Pressure Support May Interfere with Sleep
Pressure Support May Interfere with Sleep
Abstract & Commentary
Synopsis: Sleep was more fragmented during ventilation with PSV than A/C in a small group of critically ill patients studied with polysomnography. In 6 of the 11 patients studied, central apneas associated with arousals developed while receiving ventilation with pressure support but not while receiving A/C with a backup rate.
Source: Parthasarathy S, et al. Effect of ventilator mode on sleep quality in critically ill patients. Am J Respir Crit Care Med. 2002;166:1423-1429.
Eleven male patients requiring mechanical ventilation were studied during sleep in an ICU under 3 different ventilator conditions. Patients ranged from 49 to 90 years old and suffered from a variety of medical conditions including 6 who experienced congestive heart failure (CHF). The patients were monitored with conventional EEG, rib and abdominal motion sensors, capnography, pulse oximetry, and airway pressure tracings, and sleep patterns were manually scored during 2-hour periods of sleep under each ventilatory condition. Assist-control ventilation (A/C) was adjusted to produce a tidal volume of 8 mL/kg, and the backup rate was set at 4 breaths/min less than each patient’s own rate during quiet (awake) breathing. The pressure support (PSV) level was adjusted to produce the same tidal volume (8 mL/kg), and no backup rate was used. In the third ventilatory condition, 100 mL of dead space was added during PSV.
Fragmentation of sleep was common in all patients during all modes of ventilation. Only 4 patients achieved stage 4 sleep (rapid eye movement, [REM]) during any mode, and only 1 achieved REM sleep in all modes. Arousals were the same in PSV and A/C (39 and 35/h) but actually awakenings were more common with PSV (without dead space) than with A/C (39 and 19/h). Adding dead space reduced the number of apneas and awakenings. Five of the 6 patients who developed central apneas on PSV had a diagnosis of CHF. In the 5 patients who did not develop apnea, there was no difference in arousals and awakenings between the different modes of ventilation.
Patients who exhibited the greatest difference in wakefulness during the different modes of ventilation had the lowest ventilatory rates and minute ventilations at rest. Tachypneic patients exhibited little change in wakefulness on any mode. Parthasarathy and colleagues suggest that PSV contributes to wakefulness by producing apneas, which allow more variation in the PCO2 during sleep than with A/C with a backup rate. Since there was a slightly higher end tidal PCO2 in the PSV alone group, it was not simply arousal caused by this high PCO2 that accounted for the differences. Adding the additional dead space returned the patients to the A/C sleep pattern by preventing the apneas.
Comment by Charles G. Durbin, Jr., MD
The greatest value of this study is to emphasize the fact that sleep was not normal for any patient studied. Arousals and awakenings were frequent in all patients. Differences in quality of sleep with different ventilatory modes were most apparent in patients with CHF, a condition known to predispose to periodic breathing patterns.

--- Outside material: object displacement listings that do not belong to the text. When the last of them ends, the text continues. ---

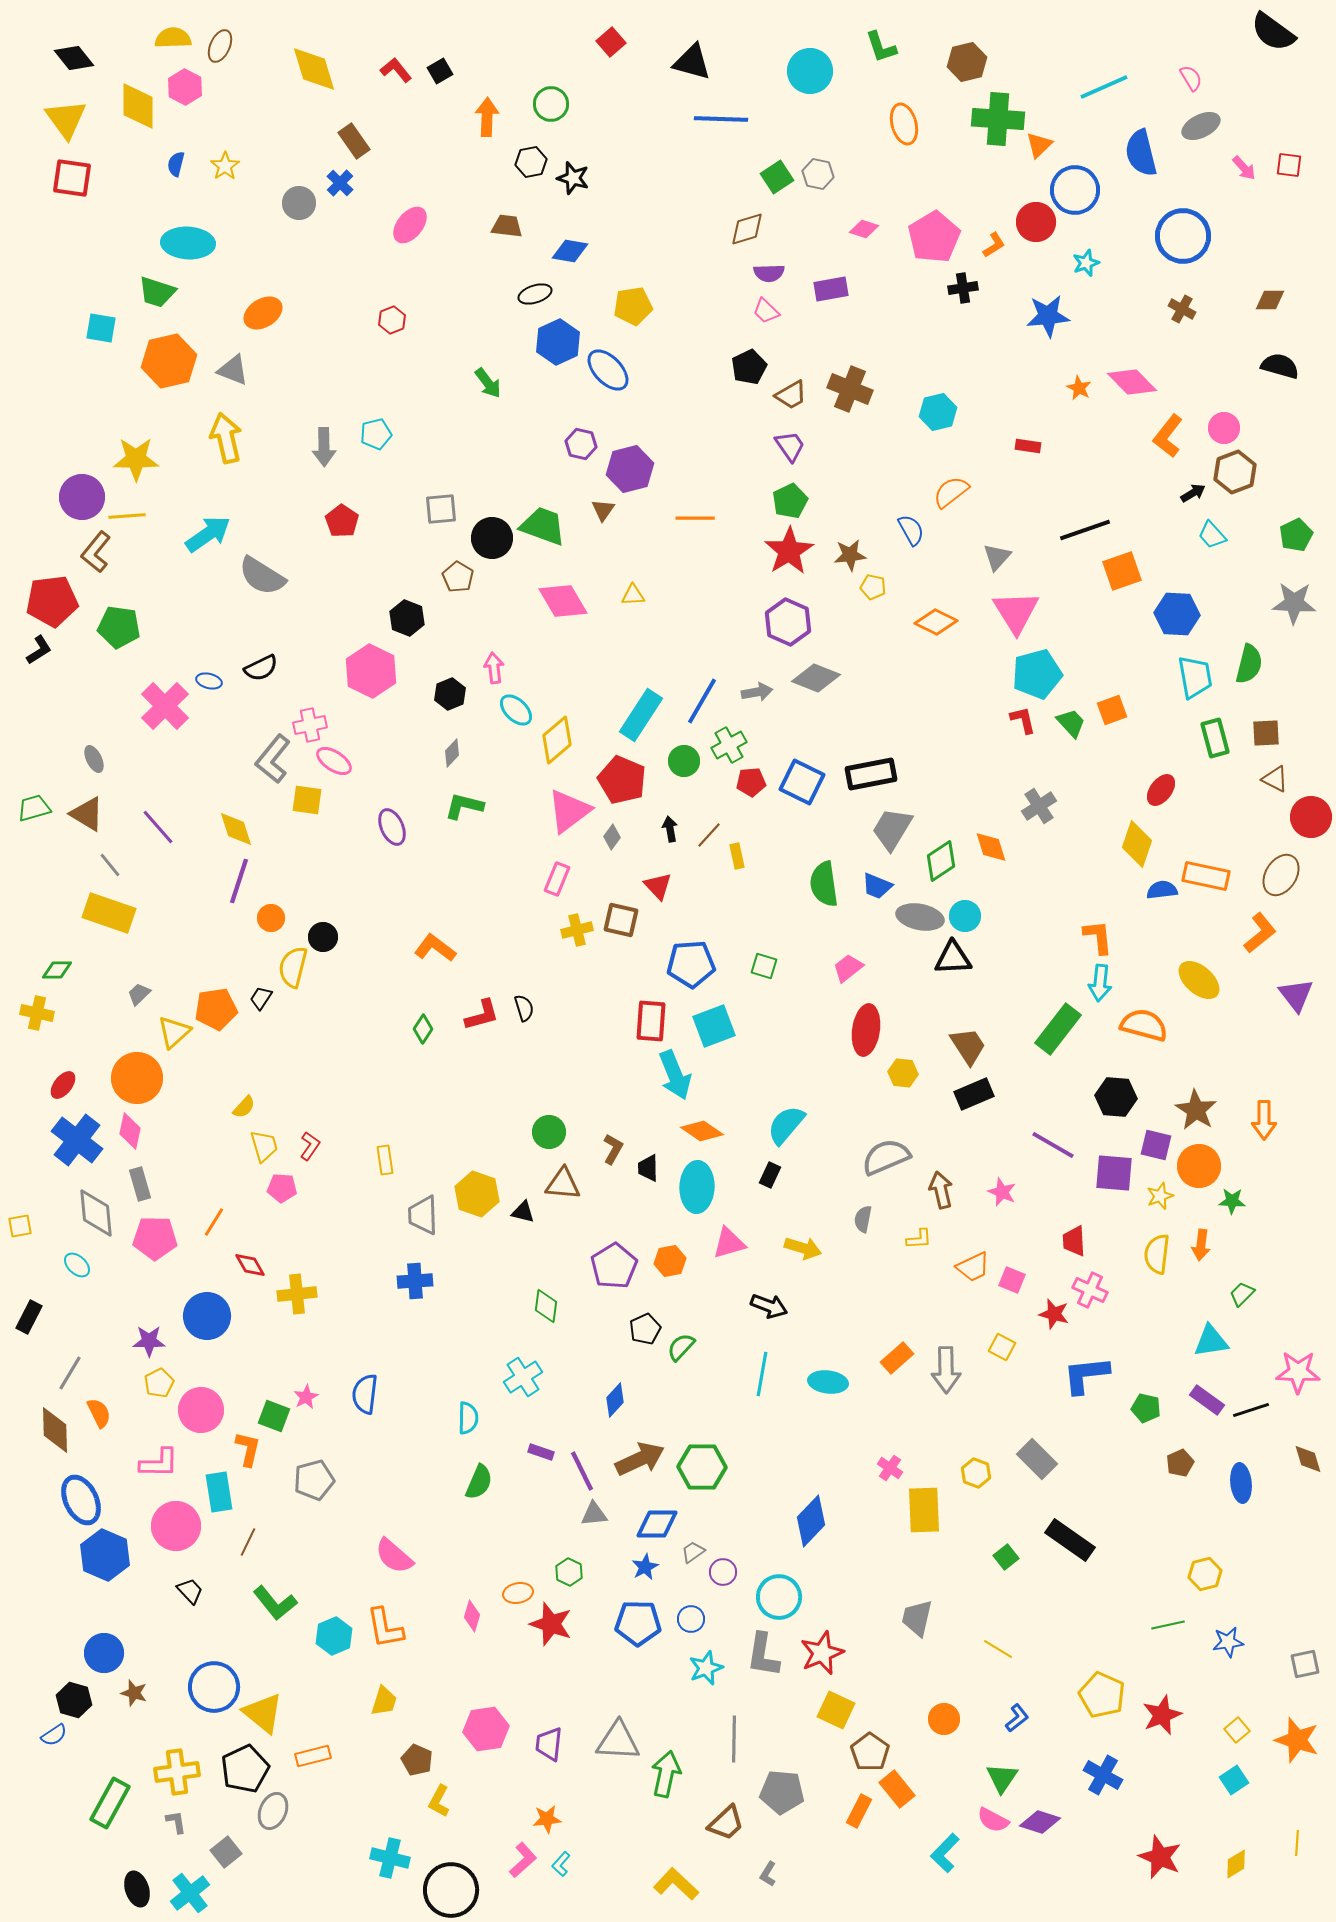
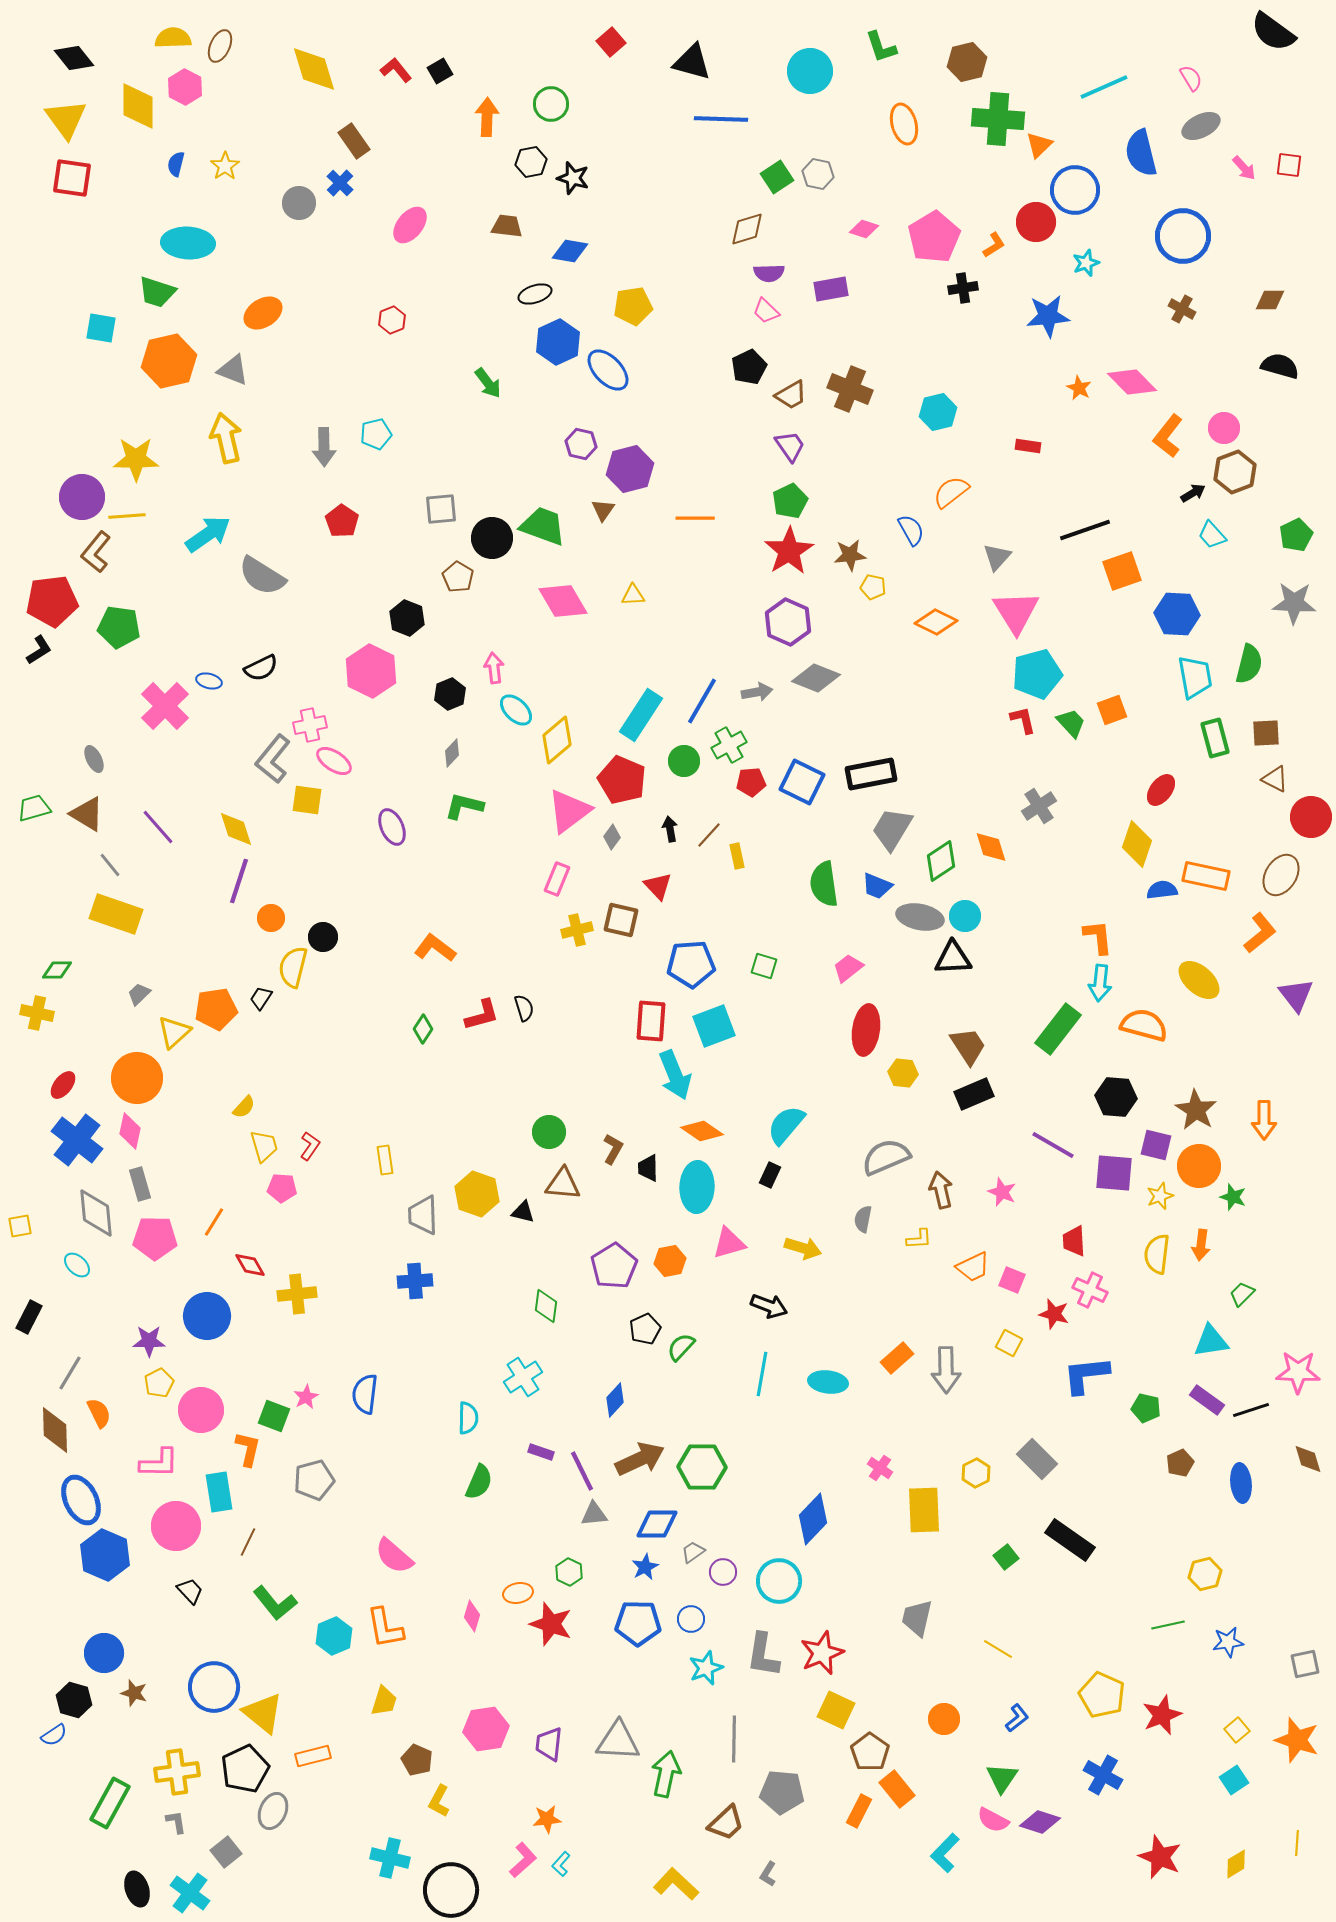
yellow rectangle at (109, 913): moved 7 px right, 1 px down
green star at (1232, 1201): moved 1 px right, 4 px up; rotated 16 degrees clockwise
yellow square at (1002, 1347): moved 7 px right, 4 px up
pink cross at (890, 1468): moved 10 px left
yellow hexagon at (976, 1473): rotated 12 degrees clockwise
blue diamond at (811, 1521): moved 2 px right, 2 px up
cyan circle at (779, 1597): moved 16 px up
cyan cross at (190, 1893): rotated 15 degrees counterclockwise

I have several concerns with this study. Although patients recovering from anesthesia and on vasopressors were specifically excluded, use of sedative drugs was not mentioned in the text. There is a footnote on one of the paper’s tables stating that they were all receiving sedatives, but no information about the specific drug classes or doses. There is additional information in the electronic version of this paper that may answer this question but one must pay an electronic subscription rate to gain access to it, and neither I nor my library have such a subscription. This is a very important issue as sedative drugs and narcotics can profoundly affect ventilation and sleep patterns.
Another concern with this paper is that although Parthasarathy et al state that the level of PSV was selected to produce the same 8 mL/kg tidal volume during quiet breathing as during A/C, this may not have been true. Although not statistically different, it appears that the baseline tidal volume was larger during PSV. This difference became even greater during sleep, increasing to almost twice the desired level, suggesting that more pressure was applied than was necessary initially and patients were actually actively resisting this mode of ventilation. The actual level of pressure support for each patient is not stated but the average can be inferred to be between 17 and 20 cm H2O. It may be that simply less pressure support (ie, a more appropriate level of PSV) would have eliminated any differences seen in wakefulness.
While this paper raises some important and interesting issues related to sleep disturbances in ICU patients, many important details of the study are missing. It would be a mistake to abandon PSV in favor of A/C for presumed sleep benefits in all patients, based on these limited results. However, in those patients with CHF a backup rate may offer some benefit.
Dr. Durbin is Professor of Anesthesiology Medical Director of Respiratory Care University of Virginia.